Shared network storage
When running a distributed job with MPI, the MPI process with Rank 0 is responsible from reading the project file from the disk. As long as you ensure that the localhost that has access to the simulation file is the first to appear in the host-list, the MPI process with Rank 0 should be launched on that node. When running concurrent jobs (eg. sweeps), the files are created on the local machine, but the job (Rank 0) is launched on a remote node, and these nodes will need access to the simulation file. The simple solution to both these problems is to set up shared network storage (or if that is not possible, we do support S3 storage). This shared storage must be accessible to all nodes under the same path or drive mapping. This will allow access to your simulation files from any node using the same path or Windows UNC pathname.
For example, you have the network storage location.
\\server\public\sims
- Mapping the above network path to the same drive letter on your Windows computers.
Drive X:\
- Mounting the network path under one location.
/mnt/shared/lumerical
On many Linux cluster/networks, each User's home directory is a network file system and is common to all nodes. If this is the case you may use your home directory to store your simulation files. For more information on creating a network file systems, see your operating system documentation.
Configure login credentials
Windows
- Your user account should have a unique username and a password.
- We do not recommend using the default Administrator account on windows.
- When using Intel MPI, register user credentials as shown here.
- For MPICH2 (deprecated), set the login credentials as shown here.
On Windows, use either MPICH2 or Intel MPI as the Job launching preset. Microsoft MPI or Local Computer are used when running only on the local machine.
Linux
Configure your compute nodes to allow remote login without a password, as the version of MPICH2 included with the installation package uses SSH to start remote jobs. If this is not configured, the user will have to type their password each time MPICH2 is called to run the simulation.

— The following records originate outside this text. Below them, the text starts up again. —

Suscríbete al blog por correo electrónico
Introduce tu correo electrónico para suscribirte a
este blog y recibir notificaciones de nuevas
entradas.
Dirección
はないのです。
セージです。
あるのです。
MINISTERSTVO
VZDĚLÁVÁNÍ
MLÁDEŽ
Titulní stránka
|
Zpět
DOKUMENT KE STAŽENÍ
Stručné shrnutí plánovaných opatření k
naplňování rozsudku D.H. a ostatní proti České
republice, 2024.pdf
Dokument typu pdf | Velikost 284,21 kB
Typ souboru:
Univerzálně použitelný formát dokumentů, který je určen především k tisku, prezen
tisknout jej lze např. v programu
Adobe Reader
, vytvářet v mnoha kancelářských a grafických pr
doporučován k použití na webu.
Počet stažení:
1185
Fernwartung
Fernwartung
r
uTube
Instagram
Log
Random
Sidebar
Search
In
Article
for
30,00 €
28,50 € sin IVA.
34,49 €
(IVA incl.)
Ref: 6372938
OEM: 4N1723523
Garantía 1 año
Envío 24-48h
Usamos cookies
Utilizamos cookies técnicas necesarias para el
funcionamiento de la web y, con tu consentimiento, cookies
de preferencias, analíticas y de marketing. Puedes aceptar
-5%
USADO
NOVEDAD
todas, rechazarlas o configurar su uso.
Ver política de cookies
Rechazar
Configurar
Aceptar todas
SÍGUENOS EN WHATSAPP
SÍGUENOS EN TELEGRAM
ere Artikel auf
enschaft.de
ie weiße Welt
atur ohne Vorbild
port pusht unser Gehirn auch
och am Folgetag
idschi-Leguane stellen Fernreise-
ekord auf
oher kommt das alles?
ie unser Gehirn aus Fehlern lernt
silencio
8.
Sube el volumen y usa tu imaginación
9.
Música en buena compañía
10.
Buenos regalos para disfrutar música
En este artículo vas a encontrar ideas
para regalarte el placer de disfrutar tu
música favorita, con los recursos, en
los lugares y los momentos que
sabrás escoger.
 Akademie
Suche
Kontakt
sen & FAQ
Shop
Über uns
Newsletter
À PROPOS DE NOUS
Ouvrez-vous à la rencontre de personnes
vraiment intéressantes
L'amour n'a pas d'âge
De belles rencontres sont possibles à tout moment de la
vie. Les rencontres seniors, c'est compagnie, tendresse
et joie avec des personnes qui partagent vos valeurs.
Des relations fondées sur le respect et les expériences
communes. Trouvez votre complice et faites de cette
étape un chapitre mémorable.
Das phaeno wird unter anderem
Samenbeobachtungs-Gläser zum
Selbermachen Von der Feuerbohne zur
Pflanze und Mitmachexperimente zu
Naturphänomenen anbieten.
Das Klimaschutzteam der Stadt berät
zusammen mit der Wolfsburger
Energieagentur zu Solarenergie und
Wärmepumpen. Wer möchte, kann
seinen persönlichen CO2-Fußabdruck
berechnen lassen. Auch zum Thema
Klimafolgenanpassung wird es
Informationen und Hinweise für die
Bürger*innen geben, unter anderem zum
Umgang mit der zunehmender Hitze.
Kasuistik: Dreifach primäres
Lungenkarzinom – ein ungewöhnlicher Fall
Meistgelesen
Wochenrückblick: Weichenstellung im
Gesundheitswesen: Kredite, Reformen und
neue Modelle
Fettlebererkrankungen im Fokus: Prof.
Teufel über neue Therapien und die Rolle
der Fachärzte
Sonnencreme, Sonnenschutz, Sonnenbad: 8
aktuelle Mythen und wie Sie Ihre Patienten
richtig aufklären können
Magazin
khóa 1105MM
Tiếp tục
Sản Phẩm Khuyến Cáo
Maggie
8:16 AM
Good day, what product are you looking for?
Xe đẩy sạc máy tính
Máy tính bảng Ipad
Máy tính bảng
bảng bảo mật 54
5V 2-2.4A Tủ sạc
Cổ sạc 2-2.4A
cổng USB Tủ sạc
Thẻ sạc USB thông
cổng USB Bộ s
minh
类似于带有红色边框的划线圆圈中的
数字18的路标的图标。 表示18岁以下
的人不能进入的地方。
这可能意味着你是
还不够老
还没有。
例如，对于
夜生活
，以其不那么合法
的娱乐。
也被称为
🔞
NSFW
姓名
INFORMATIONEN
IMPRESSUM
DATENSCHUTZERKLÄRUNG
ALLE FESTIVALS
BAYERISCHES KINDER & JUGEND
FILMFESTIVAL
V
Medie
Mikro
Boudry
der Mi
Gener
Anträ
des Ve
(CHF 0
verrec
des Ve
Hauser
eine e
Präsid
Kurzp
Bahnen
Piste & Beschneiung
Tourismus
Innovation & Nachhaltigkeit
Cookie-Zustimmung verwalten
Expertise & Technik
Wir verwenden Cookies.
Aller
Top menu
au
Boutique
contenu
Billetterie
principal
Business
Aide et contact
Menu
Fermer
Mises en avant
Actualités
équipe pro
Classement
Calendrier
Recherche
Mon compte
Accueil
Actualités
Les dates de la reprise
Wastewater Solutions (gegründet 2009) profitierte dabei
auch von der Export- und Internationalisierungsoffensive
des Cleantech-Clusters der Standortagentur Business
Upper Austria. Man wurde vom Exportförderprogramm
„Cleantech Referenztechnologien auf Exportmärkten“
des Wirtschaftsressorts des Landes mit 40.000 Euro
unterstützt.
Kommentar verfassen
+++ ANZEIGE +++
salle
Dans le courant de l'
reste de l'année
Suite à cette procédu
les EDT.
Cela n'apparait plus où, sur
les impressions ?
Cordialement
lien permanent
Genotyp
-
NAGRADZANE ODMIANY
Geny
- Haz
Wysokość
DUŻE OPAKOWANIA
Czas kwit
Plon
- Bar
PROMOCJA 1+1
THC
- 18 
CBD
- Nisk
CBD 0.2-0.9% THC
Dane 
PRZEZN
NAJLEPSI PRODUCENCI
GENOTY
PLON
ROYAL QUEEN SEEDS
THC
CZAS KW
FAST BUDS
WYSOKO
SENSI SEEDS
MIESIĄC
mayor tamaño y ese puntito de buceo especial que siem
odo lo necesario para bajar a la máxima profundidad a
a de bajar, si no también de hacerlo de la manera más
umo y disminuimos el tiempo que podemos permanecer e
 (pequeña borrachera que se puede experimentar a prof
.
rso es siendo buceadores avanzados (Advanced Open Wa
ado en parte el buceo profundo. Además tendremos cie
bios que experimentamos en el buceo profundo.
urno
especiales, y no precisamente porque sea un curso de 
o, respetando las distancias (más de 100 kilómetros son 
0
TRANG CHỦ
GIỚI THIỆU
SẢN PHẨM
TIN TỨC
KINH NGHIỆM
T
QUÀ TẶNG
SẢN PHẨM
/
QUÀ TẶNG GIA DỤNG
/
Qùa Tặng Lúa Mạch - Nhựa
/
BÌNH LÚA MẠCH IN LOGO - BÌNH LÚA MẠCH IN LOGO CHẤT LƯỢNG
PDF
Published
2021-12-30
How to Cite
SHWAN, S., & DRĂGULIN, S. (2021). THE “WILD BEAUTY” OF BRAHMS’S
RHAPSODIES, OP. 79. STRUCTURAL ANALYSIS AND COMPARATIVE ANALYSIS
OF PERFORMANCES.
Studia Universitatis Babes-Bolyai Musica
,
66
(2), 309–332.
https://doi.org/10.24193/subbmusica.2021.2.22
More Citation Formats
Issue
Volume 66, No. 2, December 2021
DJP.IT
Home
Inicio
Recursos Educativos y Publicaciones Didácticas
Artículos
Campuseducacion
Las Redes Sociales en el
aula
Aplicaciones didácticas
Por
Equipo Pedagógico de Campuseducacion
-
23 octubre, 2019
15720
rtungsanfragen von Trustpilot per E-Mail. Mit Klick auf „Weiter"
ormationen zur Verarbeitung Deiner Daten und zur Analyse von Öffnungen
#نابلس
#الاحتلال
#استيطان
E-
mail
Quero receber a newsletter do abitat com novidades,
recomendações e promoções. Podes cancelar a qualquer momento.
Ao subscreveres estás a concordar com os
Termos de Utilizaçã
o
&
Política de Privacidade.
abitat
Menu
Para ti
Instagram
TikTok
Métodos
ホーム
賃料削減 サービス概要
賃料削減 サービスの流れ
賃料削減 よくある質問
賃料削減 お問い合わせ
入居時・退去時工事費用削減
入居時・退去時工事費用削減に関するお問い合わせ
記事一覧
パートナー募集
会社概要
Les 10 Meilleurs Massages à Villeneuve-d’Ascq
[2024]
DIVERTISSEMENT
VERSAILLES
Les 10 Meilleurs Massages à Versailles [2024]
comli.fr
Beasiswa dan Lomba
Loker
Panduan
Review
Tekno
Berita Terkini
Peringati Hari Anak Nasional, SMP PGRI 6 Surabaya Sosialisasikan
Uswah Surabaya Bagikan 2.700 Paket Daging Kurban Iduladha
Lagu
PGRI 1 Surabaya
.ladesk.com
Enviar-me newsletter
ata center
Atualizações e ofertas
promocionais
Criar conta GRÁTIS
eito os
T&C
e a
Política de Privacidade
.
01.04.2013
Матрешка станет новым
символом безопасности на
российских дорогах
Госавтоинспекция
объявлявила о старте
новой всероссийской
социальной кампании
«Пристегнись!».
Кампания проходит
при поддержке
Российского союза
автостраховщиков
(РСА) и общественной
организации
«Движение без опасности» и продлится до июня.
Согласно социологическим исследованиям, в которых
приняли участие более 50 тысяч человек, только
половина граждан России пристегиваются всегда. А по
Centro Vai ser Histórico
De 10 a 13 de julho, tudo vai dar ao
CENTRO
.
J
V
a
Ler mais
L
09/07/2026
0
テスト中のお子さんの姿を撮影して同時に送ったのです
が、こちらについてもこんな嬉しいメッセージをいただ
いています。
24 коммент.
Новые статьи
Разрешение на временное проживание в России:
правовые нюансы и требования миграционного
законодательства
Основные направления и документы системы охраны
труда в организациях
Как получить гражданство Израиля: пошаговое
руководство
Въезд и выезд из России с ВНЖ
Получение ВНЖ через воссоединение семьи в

Creating a passwordless SSH login
- On your primary computer, enter the following commands to create a set of ssh keys.
$ ssh-keygen -t rsa
$ cd ~/.ssh
$ cat >> authorized_keys < id_rsa.pub - Press enter several times to accept all the defaults and an empty passphrase.
- This creates your public/private keys and saves them in your home directory
$HOME/.ssh
- Next, you must place your public key in the text file $HOME/.ssh/authorized_keys on each compute node
$ ssh <node name> "mkdir -p ~/.ssh; chmod 700 ~/.ssh"
$ cat ~/.ssh/id_rsa.pub | ssh <node name> "cat >> ~/.ssh/authorized_keys"
$ ssh <node name> "chmod 700 ~/.ssh/authorized_keys"
$ ssh <node_name>
Notes: Shared network file system
|
Install Lumerical on a shared filesystem
See Shared filesystem installation on Linux for details.
Configure license
See Global license configuration on a shared filesystem for details.
Configure resources
- Open the Lumerical software.
- Open Resource Configuration.
- on MODE and DEVICE, resources are configured on a per-solver basis (a tab for each solver),
- varFDTD and FDTD allows for parallel computing and changing the number of (MPI) processes
- 'Add' or 'Duplicate' a resource to the list.
- If you have a Job Scheduler installed on your cluster see: Job scheduler integration - resource configuration
- Edit each resource property as needed.